Structured page parsing data:
========================================

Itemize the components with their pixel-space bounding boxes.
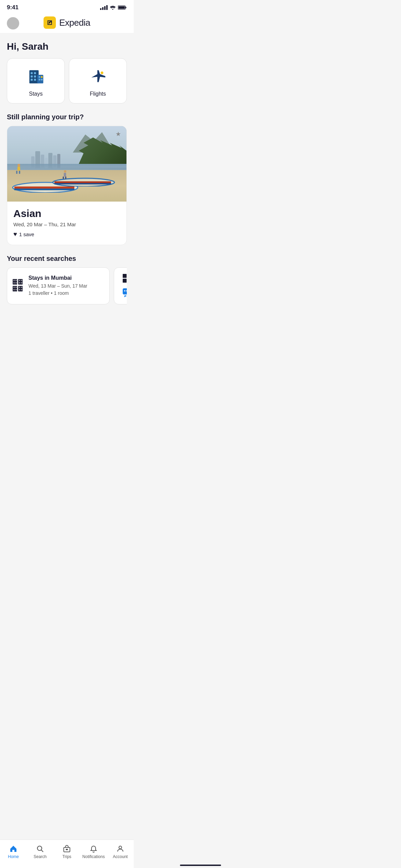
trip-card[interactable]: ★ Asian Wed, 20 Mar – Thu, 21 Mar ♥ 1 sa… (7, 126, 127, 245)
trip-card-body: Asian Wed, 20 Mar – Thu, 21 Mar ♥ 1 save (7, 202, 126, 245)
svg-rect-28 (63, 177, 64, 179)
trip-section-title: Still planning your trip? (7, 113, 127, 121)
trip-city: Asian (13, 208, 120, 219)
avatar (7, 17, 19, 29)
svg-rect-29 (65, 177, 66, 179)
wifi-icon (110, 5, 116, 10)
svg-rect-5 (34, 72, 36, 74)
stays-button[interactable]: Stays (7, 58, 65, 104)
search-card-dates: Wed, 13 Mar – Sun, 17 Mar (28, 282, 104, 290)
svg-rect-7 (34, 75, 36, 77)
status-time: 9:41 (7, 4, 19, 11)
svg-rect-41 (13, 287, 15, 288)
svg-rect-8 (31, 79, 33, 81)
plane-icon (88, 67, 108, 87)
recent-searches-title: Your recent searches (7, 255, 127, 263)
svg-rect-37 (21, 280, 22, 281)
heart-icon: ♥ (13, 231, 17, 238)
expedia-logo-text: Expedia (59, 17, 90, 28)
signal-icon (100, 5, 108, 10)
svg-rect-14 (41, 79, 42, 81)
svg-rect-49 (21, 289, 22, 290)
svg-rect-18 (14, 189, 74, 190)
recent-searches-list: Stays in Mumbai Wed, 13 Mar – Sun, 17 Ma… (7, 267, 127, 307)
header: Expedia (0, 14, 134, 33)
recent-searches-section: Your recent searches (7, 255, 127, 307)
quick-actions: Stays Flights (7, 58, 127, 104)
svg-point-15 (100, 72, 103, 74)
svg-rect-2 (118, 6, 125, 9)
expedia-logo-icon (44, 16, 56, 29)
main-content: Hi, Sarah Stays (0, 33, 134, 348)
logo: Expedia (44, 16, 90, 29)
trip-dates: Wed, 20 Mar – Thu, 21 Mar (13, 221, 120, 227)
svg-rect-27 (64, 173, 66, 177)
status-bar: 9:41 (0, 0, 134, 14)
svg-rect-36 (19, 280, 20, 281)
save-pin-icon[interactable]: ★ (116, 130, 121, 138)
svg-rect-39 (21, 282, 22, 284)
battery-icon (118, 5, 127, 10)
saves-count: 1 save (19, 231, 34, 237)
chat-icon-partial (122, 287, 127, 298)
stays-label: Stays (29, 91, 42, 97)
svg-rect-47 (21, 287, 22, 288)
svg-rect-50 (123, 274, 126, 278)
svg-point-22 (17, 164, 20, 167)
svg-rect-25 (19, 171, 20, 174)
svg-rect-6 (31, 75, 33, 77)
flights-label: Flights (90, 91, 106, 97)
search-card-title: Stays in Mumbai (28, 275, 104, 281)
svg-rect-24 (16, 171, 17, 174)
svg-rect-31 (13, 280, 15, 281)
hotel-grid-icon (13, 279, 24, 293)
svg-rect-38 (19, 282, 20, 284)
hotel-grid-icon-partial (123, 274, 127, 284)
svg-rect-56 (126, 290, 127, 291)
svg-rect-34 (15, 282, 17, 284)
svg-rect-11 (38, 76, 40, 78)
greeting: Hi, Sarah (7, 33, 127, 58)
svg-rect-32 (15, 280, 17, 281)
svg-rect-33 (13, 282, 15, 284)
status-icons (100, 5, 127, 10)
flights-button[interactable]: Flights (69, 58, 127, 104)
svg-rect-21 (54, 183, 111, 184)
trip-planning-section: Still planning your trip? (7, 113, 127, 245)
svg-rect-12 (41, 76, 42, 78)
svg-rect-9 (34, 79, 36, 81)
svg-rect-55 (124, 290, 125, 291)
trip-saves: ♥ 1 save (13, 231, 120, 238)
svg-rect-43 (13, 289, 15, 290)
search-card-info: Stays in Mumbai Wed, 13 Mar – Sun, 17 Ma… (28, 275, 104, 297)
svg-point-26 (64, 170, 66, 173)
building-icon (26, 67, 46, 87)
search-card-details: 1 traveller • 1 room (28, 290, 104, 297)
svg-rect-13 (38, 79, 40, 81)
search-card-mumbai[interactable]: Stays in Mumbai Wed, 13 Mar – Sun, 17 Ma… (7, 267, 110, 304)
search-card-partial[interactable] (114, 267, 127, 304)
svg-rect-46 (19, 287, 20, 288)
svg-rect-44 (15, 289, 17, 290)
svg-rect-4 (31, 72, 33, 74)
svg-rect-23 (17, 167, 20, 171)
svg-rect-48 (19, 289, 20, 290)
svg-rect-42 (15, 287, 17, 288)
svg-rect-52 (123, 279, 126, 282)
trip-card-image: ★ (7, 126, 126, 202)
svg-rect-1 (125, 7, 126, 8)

========================================

## Exercise instructions
Apart from the pictures, every line above must be repeated exactly.

## Task result
Itemize the components with their pixel-space bounding boxes.
trip-card[interactable]: ★ Asian Wed, 20 Mar – Thu, 21 Mar ♥ 1 sa… (7, 126, 127, 245)
trip-card-body: Asian Wed, 20 Mar – Thu, 21 Mar ♥ 1 save (7, 202, 126, 245)
svg-rect-28 (63, 177, 64, 179)
trip-section-title: Still planning your trip? (7, 113, 127, 121)
trip-city: Asian (13, 208, 120, 219)
avatar (7, 17, 19, 29)
svg-rect-29 (65, 177, 66, 179)
wifi-icon (110, 5, 116, 10)
svg-rect-5 (34, 72, 36, 74)
stays-button[interactable]: Stays (7, 58, 65, 104)
search-card-dates: Wed, 13 Mar – Sun, 17 Mar (28, 282, 104, 290)
svg-rect-7 (34, 75, 36, 77)
status-time: 9:41 (7, 4, 19, 11)
svg-rect-41 (13, 287, 15, 288)
svg-rect-8 (31, 79, 33, 81)
plane-icon (88, 67, 108, 87)
recent-searches-title: Your recent searches (7, 255, 127, 263)
svg-rect-37 (21, 280, 22, 281)
heart-icon: ♥ (13, 231, 17, 238)
expedia-logo-text: Expedia (59, 17, 90, 28)
signal-icon (100, 5, 108, 10)
svg-rect-14 (41, 79, 42, 81)
svg-rect-49 (21, 289, 22, 290)
svg-rect-18 (14, 189, 74, 190)
recent-searches-list: Stays in Mumbai Wed, 13 Mar – Sun, 17 Ma… (7, 267, 127, 307)
header: Expedia (0, 14, 134, 33)
recent-searches-section: Your recent searches (7, 255, 127, 307)
quick-actions: Stays Flights (7, 58, 127, 104)
svg-point-15 (100, 72, 103, 74)
svg-rect-2 (118, 6, 125, 9)
expedia-logo-icon (44, 16, 56, 29)
main-content: Hi, Sarah Stays (0, 33, 134, 348)
logo: Expedia (44, 16, 90, 29)
trip-dates: Wed, 20 Mar – Thu, 21 Mar (13, 221, 120, 227)
svg-rect-27 (64, 173, 66, 177)
status-bar: 9:41 (0, 0, 134, 14)
svg-rect-36 (19, 280, 20, 281)
save-pin-icon[interactable]: ★ (116, 130, 121, 138)
svg-rect-39 (21, 282, 22, 284)
battery-icon (118, 5, 127, 10)
saves-count: 1 save (19, 231, 34, 237)
chat-icon-partial (122, 287, 127, 298)
stays-label: Stays (29, 91, 42, 97)
svg-rect-47 (21, 287, 22, 288)
svg-rect-50 (123, 274, 126, 278)
svg-point-22 (17, 164, 20, 167)
svg-rect-25 (19, 171, 20, 174)
svg-rect-6 (31, 75, 33, 77)
flights-label: Flights (90, 91, 106, 97)
search-card-title: Stays in Mumbai (28, 275, 104, 281)
svg-rect-24 (16, 171, 17, 174)
svg-rect-31 (13, 280, 15, 281)
hotel-grid-icon (13, 279, 24, 293)
svg-rect-38 (19, 282, 20, 284)
hotel-grid-icon-partial (123, 274, 127, 284)
svg-rect-56 (126, 290, 127, 291)
svg-rect-34 (15, 282, 17, 284)
svg-rect-11 (38, 76, 40, 78)
greeting: Hi, Sarah (7, 33, 127, 58)
svg-rect-32 (15, 280, 17, 281)
svg-rect-33 (13, 282, 15, 284)
status-icons (100, 5, 127, 10)
flights-button[interactable]: Flights (69, 58, 127, 104)
svg-rect-21 (54, 183, 111, 184)
trip-planning-section: Still planning your trip? (7, 113, 127, 245)
svg-rect-12 (41, 76, 42, 78)
svg-rect-9 (34, 79, 36, 81)
svg-rect-55 (124, 290, 125, 291)
trip-saves: ♥ 1 save (13, 231, 120, 238)
svg-rect-43 (13, 289, 15, 290)
search-card-info: Stays in Mumbai Wed, 13 Mar – Sun, 17 Ma… (28, 275, 104, 297)
svg-point-26 (64, 170, 66, 173)
building-icon (26, 67, 46, 87)
search-card-details: 1 traveller • 1 room (28, 290, 104, 297)
svg-rect-13 (38, 79, 40, 81)
search-card-mumbai[interactable]: Stays in Mumbai Wed, 13 Mar – Sun, 17 Ma… (7, 267, 110, 304)
search-card-partial[interactable] (114, 267, 127, 304)
svg-rect-46 (19, 287, 20, 288)
svg-rect-44 (15, 289, 17, 290)
svg-rect-4 (31, 72, 33, 74)
svg-rect-23 (17, 167, 20, 171)
svg-rect-48 (19, 289, 20, 290)
svg-rect-42 (15, 287, 17, 288)
svg-rect-52 (123, 279, 126, 282)
trip-card-image: ★ (7, 126, 126, 202)
svg-rect-1 (125, 7, 126, 8)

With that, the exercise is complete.